King of Mosquitia
- Reign: 1729 – 1755
- Predecessor: Jeremy II
- Successor: George I
- Born: c. 1721
- Died: January 1755 Sandy Bay
- Issue: Miskitu Prince Eugene, Prince Perry
- Father: Jeremy II

= Edward of Mosquitia =

Edward was king of Mosquitia from 1729 until 1755. He was the eldest son of Jeremy II, and was young when he took office.

In 1740 the Anglo-Spanish "War of Jenkins' Ear" broke out, and Great Britain was anxious to enlist the Miskitu on their side. To that end, Governor Edward Trelawny of Jamaica created an office of "Superintendent of the Mosquito Shore" and entrusted it to Robert Hodgson. Hodgson arrived in 1740 and met with Edward and Governor John Briton, the other officials being either sick (Admiral Dilly) or too far away (General Hobby).
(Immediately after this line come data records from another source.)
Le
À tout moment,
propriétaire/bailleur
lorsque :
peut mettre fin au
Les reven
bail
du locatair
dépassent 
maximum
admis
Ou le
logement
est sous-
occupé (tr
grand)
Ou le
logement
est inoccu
According to Hodgson's report,
"I proceeded to acquaint them that, as they had long acknowledged themselves subjects of Great Britain, the governor of Jamaica had sent me to take possession of their country in his Majesty's name; then asked if they had anything to object. They answered, they had nothing to say against it, but were very glad I was come for that purpose. So I immediately set up the standard, and, reducing the sum of what I had said into articles, I asked them, both jointly and separately, if they approved and would abide by them. They unanimously declared they would.""Taking possession of the country" did not result in any effective change in sovereignty, and Hodgson soon discovered that he could not conduct military operations without respecting Miskitu political alignments. Moreover, Hodgson had to give gifts that amounted to a sort of tribute to the Miskitu. Hodgson resided at Black River, a station more or less at the extreme northwestern end of the kingdom, where English had settled since the 1730s.

According to Hodgson's report, filed in 1740, the kingdom was ruled by three chiefs or "guards." These included governor Briton to the south of the king's domain, controlling lands of unmixed Miskitu; the lands of the king himself around Sandy Bay; and general Hobby, who controlled the Zambo or mixed-race African-Miskitu to the north and west. Each of these rulers held a hereditary position.